That ruling rested on two conclusions. (Id.). The first: Plaintiffs failed to show that they were entitled to a Rule 56(d) continuance under the law of this Circuit. (Id. at p. 8). The second: SEI met its Rule 56(a) burden by pointing to the absence of evidence supporting the control element of Plaintiffs' control-person claim under Section 714(B) of the Louisiana Securities Law, and Plaintiffs offered no evidence of control in rebuttal. (Id. at p. 13).

As for the first conclusion, the Court denied Plaintiffs' request for a Rule 56(d) continuance on the ground that Plaintiffs' supporting declaration was deficient. (Doc. 146 at pp. 7-8). The Court began by explaining that, under the law of this Circuit, the party requesting a Rule 56(d) continuance must "set forth a plausible basis for believing that specified facts, susceptible of collection within a reasonable time frame, probably exist and indicate how the emergent facts, if adduced, will influence the outcome of the pending summary judgment motion." (Id. at p. 7) (citing Am. Family Life Assur. Co. of Columbus v. Biles, 714 F.3d 887, 894 (5th Cir. 2013)).

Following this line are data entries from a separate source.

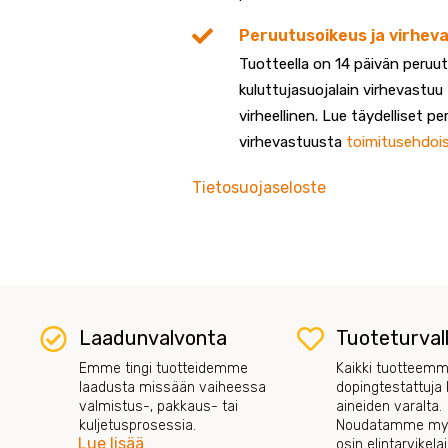
Peruutusoikeus ja virhev
Tuotteella on 14 päivän peruu
kuluttujasuojalain virhevastuu
virheellinen. Lue täydelliset p
virhevastuusta
toimitusehdoi
Tietosuojaseloste
Laadunvalvonta
Tuoteturval
Emme tingi tuotteidemme
Kaikki tuotteemm
laadusta missään vaiheessa
dopingtestattuja k
valmistus-, pakkaus- tai
aineiden varalta.
kuljetusprosessia.
Noudatamme myö
Lue lisää
osin elintarvikel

The Court next considered the declaration submitted by Plaintiffs' lead counsel, Philip Preis. (Id.). The Court found the declaration deficient in several respects; the declaration failed to (1) identify "specified facts" further discovery may disclose, (2) "set forth a plausible basis" for believing that the unspecified facts were "susceptible of collection within a reasonable time frame," and (3) state that the unspecified facts would "influence the outcome" of SEI's summary judgment motion. (Id.). Because the Preis Declaration did not establish what Rule 56(d) and the law of this Circuit require, the Court denied Plaintiffs' Rule 56(d) continuance request and proceeded to the merits.3 (Id. at p. 8).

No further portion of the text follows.